Increase in serum concentrations of testosterone in the PCOS rats of the nulliparous group compared to the controls showed the efficiency of this model for evaluation of PCOS in hypothalamus without exogenous androgens. Consistent with our findings, increase in serum testosterone levels of rats that were exposed to 112 days constant light exposures with illumination intensity of 600 lux was shown (22).

To explain this phenomenon, it has been shown that the testosterone concentrations are positively correlated with the expression of the androgen receptor in the hypothalamic suprachiasmatic nucleus (SCN). This locus regulates circadian rhythms and light exposure controls it (23). On the other hand, SCN sends direct and indirect projections to DMH (24), which suggests the role of SCN in control of DMH reproductive function, and can also explain the observed relationship between testosterone increase and constant light exposure. Furthermore, it has been shown that SCN projects to RFRP neurons in DMH of hamster (25). Therefore, our findings in combination with previous findings, suggest the relationship of RFRP3 in DMH and testosterone effects on SCN. However, clarifying this pathway in pathogenesis of PCOS needs further investigation.

Histopathologic evaluation of ovaries showed that continuous light exposure increased the number of antral follicles and atretic follicles. Consistent with our results, increase in large antral and atretic follicles and reduction of the number of early growing follicles have been previously reported in rats that were subjected to 13 weeks of continuous exposure (26). Continuous light exposures of rats for 100 days led to atresia of ovarian follicles due to lack of preovulatory LH surge and resulted in cyst formation (17). Although, corpora lutea were present in the uniparous PCOS-induced group, but the absence of corpus luteum is another attribute of PCOS in the current study in the nulliparous rats, in accordance with a previous report (26).

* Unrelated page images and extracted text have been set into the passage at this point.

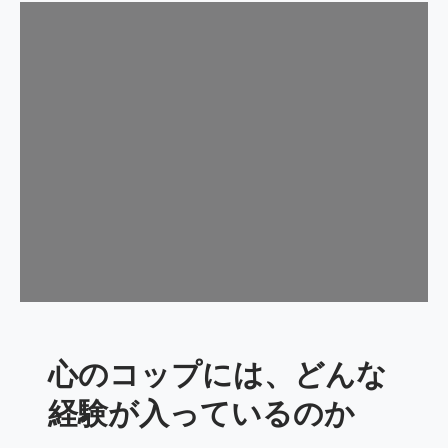
け
た
日
に
も
、
心
の
コ
ッ
プ
に
残
る
も
心のコップには、どんな
の
が
経験が入っているのか
あ
る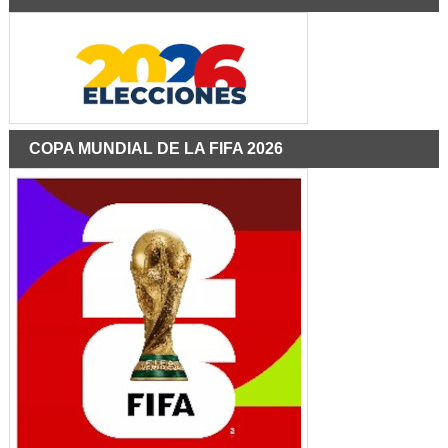
COPA MUNDIAL DE LA FIFA 2026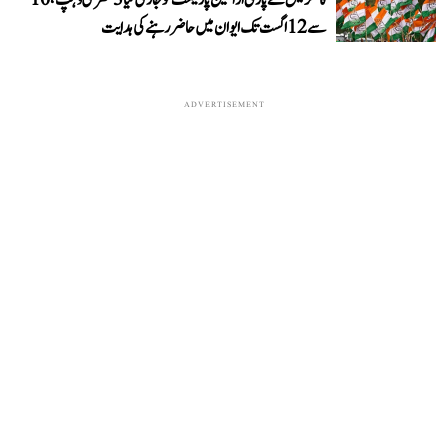
سے 12 اگست تک ایوان میں حاضر رہنے کی ہدایت
ADVERTISEMENT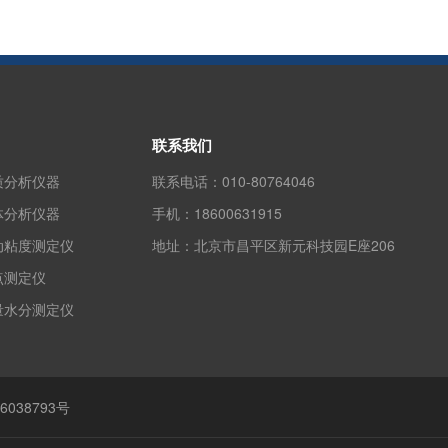
联系我们
质分析仪器
联系电话：
010-80764046
体分析仪器
手机：
18600631915
动粘度测定仪
地址：
北京市昌平区新元科技园E座206
点测定仪
量水分测定仪
6038793号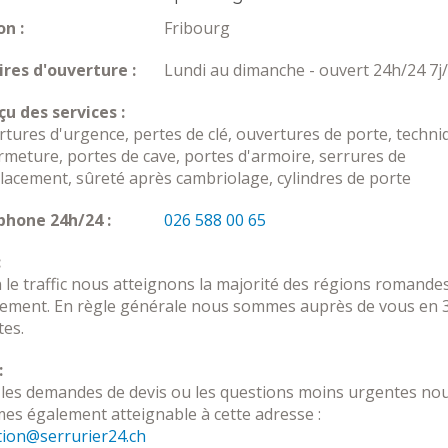
n :
Fribourg
res d'ouverture :
Lundi au dimanche - ouvert 24h/24 7j
u des services :
tures d'urgence, pertes de clé, ouvertures de porte, techni
rmeture, portes de cave, portes d'armoire, serrures de
acement, sûreté après cambriolage, cylindres de porte
phone 24h/24 :
026 588 00 65
:
 le traffic nous atteignons la majorité des régions romande
dement. En règle générale nous sommes auprès de vous en 
es.
:
les demandes de devis ou les questions moins urgentes no
s également atteignable à cette adresse :
tion@serrurier24.ch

However, the nulliparous group represented a better PCOS model than the primiparous rats, but it is not clear if gravidity can influence the occurrence of PCOS or not. Consistent with the current finding, in the consistent light model of PCOS, the PCOS criteria in the nulliparous rats were more than the primiparous group. In women, obesity would exacerbate the insulin resistance, a predisposing factor for PCOS. It has been reported that pregnancy can be a risk factor for obesity (27). Therefore, it can be expected prevalence of PCOS increase in the uniparous women. While, evidences showed that nulliparous women are susceptible to PCOS (28). Therefore, based on the current findings and the other published reports it can indirectly conclude that increase in gravidity may be associated with decreased PCOS, although confirmation of it and knowing its mechanism need further investigations.

Conclusion

The constant light model of PCOS induced decrease in the gene expression of RFRP3 in the DMH that suggests the decrease in RFRP3 reduces its inhibitory effect on GnRH in the PCOS pathogenesis. The Continuous light exposure model of PCOS in rats could trigger the creation of phenotypic traits of PCOS with similar histopathologic and hormonal phenomenon in human PCOS. Furthermore, by removing exogenous androgen, this model can be applied to hypothalamic-pituitary-ovarian disorders in PCOS studies.